Neuroprotection remains a key goal for stroke therapy, yet the lack of clinically effective neuroprotective drugs suggests that innovative strategies for the selection of target pathways and lead compounds are needed. A new approach, published by Lo and colleagues in PNAS, could help to achieve this and has already revealed an unexpected new target for ischaemic stroke therapy.

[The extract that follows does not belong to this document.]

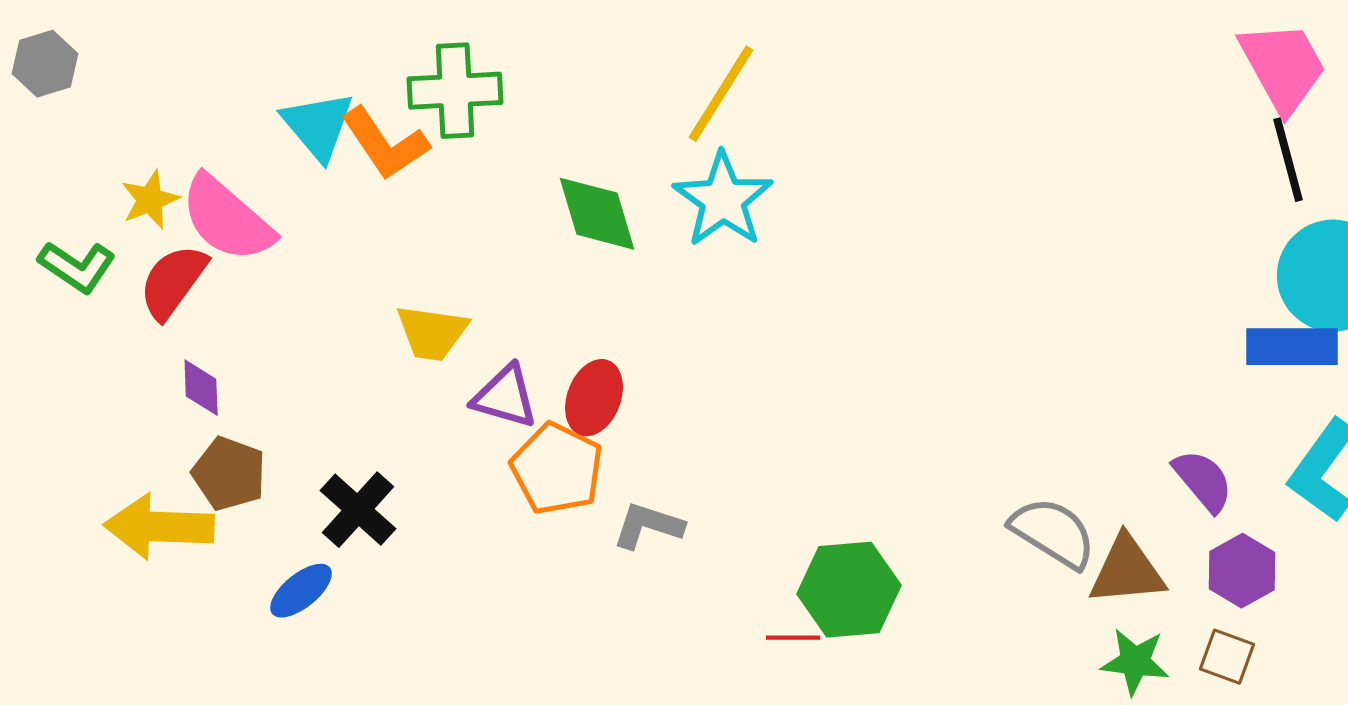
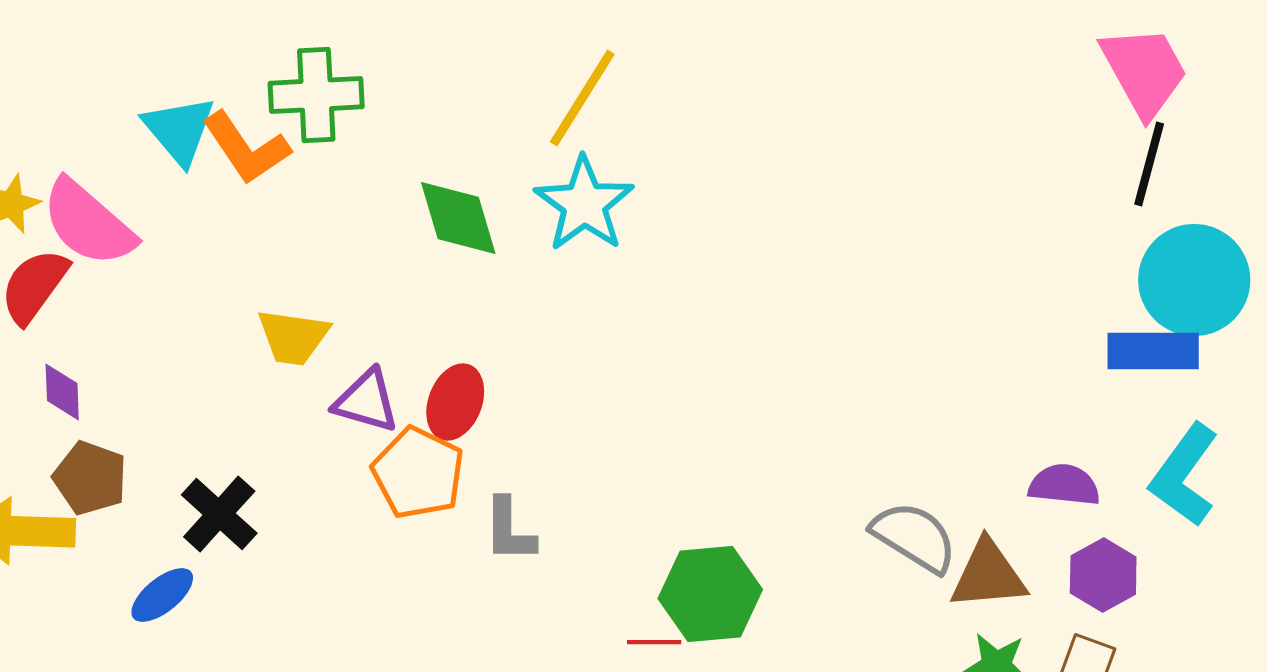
black line: (1288, 160) -> (1149, 164), turned 30
purple semicircle: (1203, 481) -> (1064, 485), turned -44
gray L-shape: (648, 526) -> (509, 530), turned -108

Much of the damage caused by stroke results from interruption of the blood supply, and consequently glucose and oxygen delivery, in affected brain areas. In this study, potentially neuroprotective compounds were tested in rat brain slices subjected to oxygen–glucose deprivation (OGD). To monitor neuronal damage, the slices were transfected with the gene for yellow fluorescent protein, which labelled a subset of cortical neurons that acted as 'sentinels' in providing a measure of neuronal survival. This slice-based approach provides a cellular environment similar to that found in vivo, yet allows relatively large numbers of compounds to be tested in the context of drug discovery programmes.

A collection of 1,200 compounds, selected for their drug-like properties, was examined using this method. This approach allowed a broad range of target pathways to be investigated, including many that have not been associated with neuroprotection, increasing the chances of identifying a new target. Importantly, the drugs were tested for neuroprotective effects when added at delayed time points after OGD onset, reflecting the probable time-frame for their use in stroke patients. The most effective compound was the cardiac glycoside neriifolin, which provided neuroprotection when tested more than 6 hours after OGD. The neuroprotective action of neriifolin was subsequently confirmed in a second brain-slice model and in two in vivo models of ischaemia. Significant but less potent neuroprotection by other cardiac glycosides was also demonstrated.

Cardiac glycosides, which are used clinically to treat cardiac dysfunctions, block Na+/K+-ATPase, an enzymatic pump that maintains ion concentration gradients across cell membranes. The demonstration of neuroprotection by cardiac glycosides was unexpected because many of these compounds can be toxic in other situations. However, the authors propose that the drugs might reduce cellular metabolic demand, or counteract a drop in calcium levels caused by ischaemia.

This study suggests that Na+/K+-ATPase might be a promising target for neuroprotection, although further work will be needed to determine whether the delayed efficacy of neriifolin can be replicated in vivo. Furthermore, the high biological content of this new screening strategy might contribute to improvements in the prediction of the clinical efficacy of compounds in preclinical phases of drug testing and could lead to the identification of further promising targets.